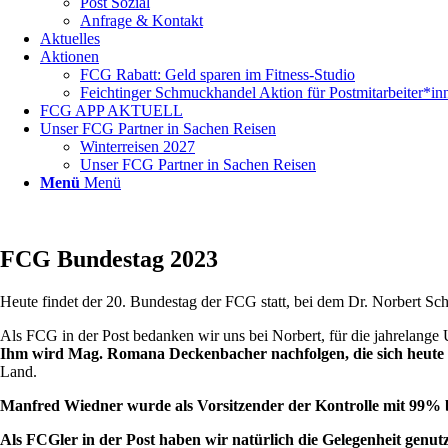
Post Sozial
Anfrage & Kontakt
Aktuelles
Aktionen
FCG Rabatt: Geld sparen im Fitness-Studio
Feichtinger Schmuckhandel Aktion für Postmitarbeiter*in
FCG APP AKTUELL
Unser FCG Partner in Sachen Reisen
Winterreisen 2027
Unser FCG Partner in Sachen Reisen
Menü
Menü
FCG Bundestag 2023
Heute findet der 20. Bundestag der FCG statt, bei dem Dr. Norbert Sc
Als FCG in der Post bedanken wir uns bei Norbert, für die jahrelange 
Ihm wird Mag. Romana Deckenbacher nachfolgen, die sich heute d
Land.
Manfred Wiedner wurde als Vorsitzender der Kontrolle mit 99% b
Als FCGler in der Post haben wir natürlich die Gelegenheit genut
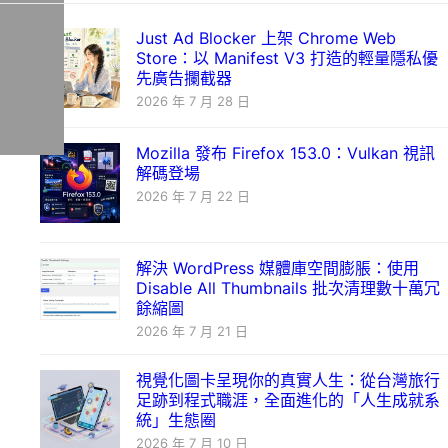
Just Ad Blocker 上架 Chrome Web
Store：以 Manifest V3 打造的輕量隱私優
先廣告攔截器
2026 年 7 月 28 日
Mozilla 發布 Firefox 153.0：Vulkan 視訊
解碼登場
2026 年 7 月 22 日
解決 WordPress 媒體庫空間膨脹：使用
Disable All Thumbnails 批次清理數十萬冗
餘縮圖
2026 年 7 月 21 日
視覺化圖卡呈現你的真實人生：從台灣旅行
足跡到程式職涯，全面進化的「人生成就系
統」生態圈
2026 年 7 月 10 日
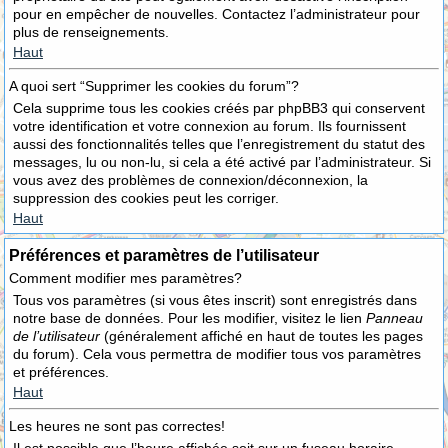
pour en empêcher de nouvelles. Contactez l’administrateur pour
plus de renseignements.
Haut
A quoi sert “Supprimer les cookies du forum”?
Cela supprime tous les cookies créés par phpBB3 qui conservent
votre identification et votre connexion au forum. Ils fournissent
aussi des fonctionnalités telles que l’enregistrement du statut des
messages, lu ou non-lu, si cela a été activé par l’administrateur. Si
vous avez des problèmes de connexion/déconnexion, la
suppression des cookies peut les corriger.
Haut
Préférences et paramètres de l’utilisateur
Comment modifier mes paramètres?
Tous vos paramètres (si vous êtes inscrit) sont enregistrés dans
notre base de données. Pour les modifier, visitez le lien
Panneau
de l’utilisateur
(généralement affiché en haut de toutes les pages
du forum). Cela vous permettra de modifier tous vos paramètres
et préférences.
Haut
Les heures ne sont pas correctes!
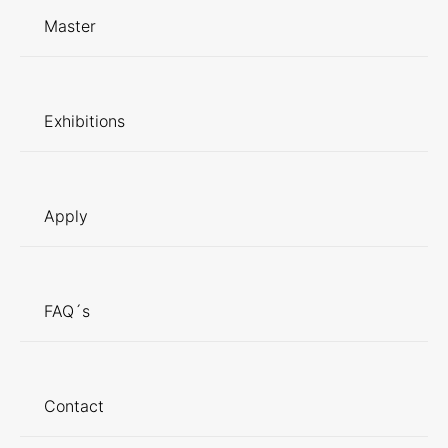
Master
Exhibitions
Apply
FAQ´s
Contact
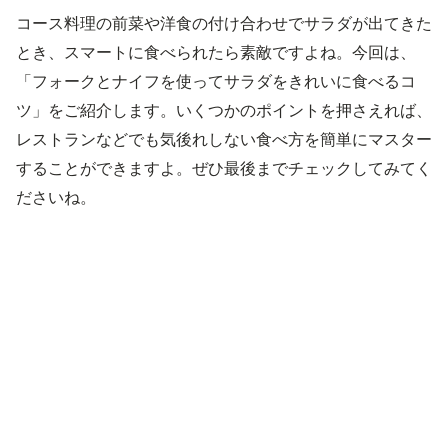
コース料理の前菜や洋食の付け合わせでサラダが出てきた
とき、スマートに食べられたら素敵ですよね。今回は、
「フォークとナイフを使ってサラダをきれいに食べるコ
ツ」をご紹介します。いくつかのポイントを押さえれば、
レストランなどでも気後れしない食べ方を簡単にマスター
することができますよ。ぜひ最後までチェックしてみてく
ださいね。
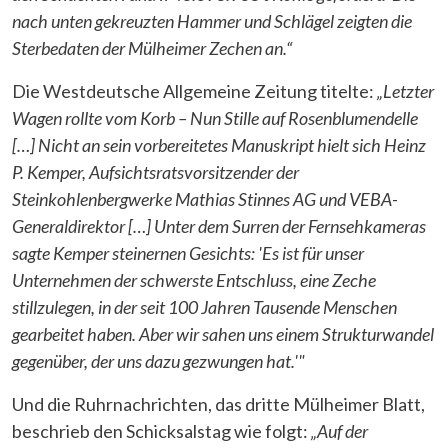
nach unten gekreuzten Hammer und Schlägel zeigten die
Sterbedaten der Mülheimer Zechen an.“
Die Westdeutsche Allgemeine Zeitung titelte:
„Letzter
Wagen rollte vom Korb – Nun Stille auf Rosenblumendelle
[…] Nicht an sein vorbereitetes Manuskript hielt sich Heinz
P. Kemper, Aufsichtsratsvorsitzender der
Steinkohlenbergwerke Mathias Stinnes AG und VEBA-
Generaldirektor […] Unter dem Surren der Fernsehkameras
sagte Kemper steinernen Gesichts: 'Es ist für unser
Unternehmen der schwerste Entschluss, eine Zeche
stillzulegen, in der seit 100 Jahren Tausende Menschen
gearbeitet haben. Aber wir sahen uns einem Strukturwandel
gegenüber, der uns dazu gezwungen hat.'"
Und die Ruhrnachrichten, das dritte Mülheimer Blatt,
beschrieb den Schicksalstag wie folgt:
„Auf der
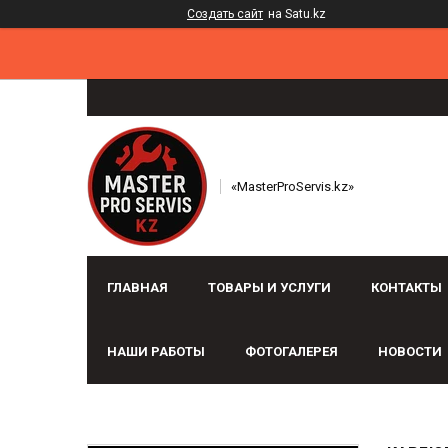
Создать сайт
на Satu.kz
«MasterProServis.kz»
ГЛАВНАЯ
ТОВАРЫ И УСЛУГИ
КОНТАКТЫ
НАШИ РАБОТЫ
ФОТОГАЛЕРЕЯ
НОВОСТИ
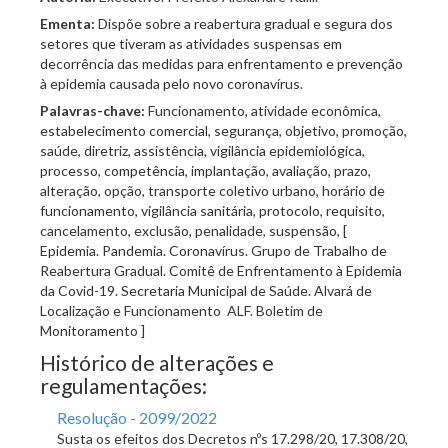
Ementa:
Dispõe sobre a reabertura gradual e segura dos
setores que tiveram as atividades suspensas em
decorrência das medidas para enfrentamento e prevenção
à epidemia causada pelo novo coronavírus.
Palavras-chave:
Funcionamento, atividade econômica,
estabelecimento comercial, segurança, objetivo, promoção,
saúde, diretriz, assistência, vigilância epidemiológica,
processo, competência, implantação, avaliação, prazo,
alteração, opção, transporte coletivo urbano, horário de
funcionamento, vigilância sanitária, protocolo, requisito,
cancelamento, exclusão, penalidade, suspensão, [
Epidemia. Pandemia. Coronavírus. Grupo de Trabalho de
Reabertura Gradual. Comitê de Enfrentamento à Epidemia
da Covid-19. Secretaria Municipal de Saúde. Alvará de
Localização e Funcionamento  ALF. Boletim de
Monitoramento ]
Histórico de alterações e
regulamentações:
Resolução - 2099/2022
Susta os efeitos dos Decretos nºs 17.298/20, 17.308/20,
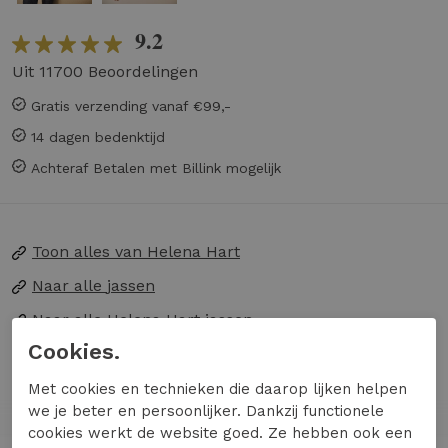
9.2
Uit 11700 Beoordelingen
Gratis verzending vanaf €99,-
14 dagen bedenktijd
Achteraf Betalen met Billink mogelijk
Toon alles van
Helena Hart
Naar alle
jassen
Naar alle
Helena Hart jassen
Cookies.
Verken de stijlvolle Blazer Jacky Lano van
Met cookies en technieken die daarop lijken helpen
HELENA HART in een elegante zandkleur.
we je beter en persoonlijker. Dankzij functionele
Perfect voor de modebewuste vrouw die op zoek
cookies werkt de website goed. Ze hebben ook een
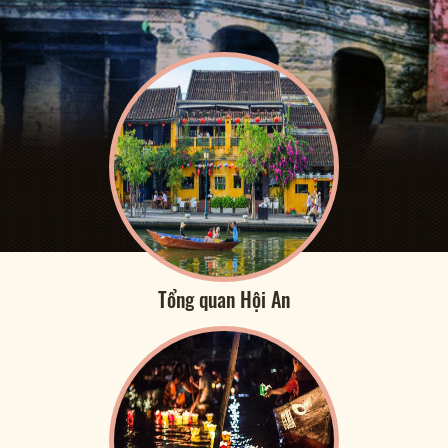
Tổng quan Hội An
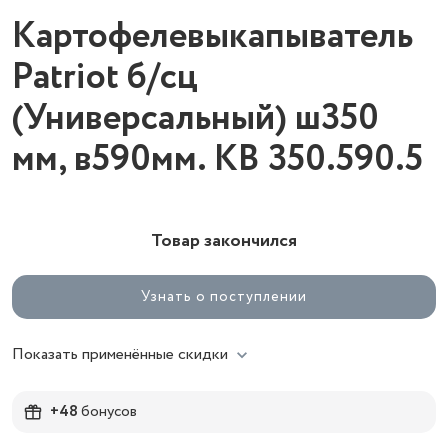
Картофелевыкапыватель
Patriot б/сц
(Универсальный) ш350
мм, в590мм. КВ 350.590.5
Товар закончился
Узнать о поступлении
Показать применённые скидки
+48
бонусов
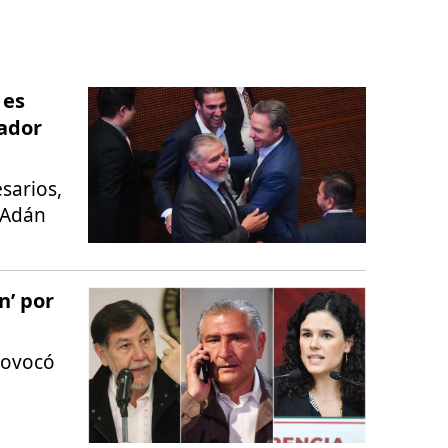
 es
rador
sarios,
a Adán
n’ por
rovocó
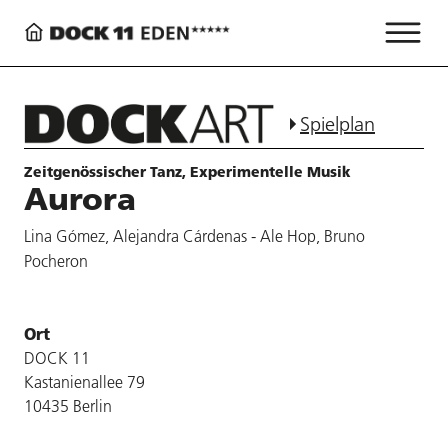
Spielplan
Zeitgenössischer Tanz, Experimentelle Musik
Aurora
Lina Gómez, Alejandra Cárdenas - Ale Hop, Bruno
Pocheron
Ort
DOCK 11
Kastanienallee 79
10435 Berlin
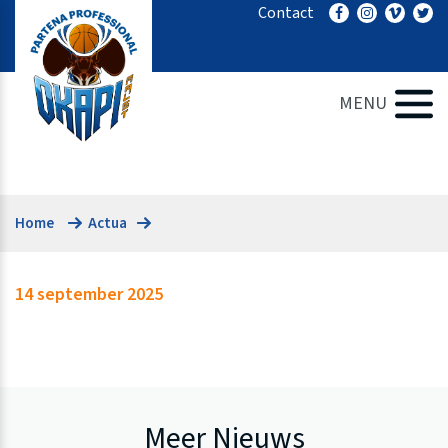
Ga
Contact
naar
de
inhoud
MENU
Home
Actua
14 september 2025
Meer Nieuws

(About this exercise)
Whenever a line in the entries above includes the word "Norbert", pull that line out.

(Written reply)
Heute findet der 20. Bundestag der FCG statt, bei dem Dr. Norbert Sc
Als FCG in der Post bedanken wir uns bei Norbert, für die jahrelange 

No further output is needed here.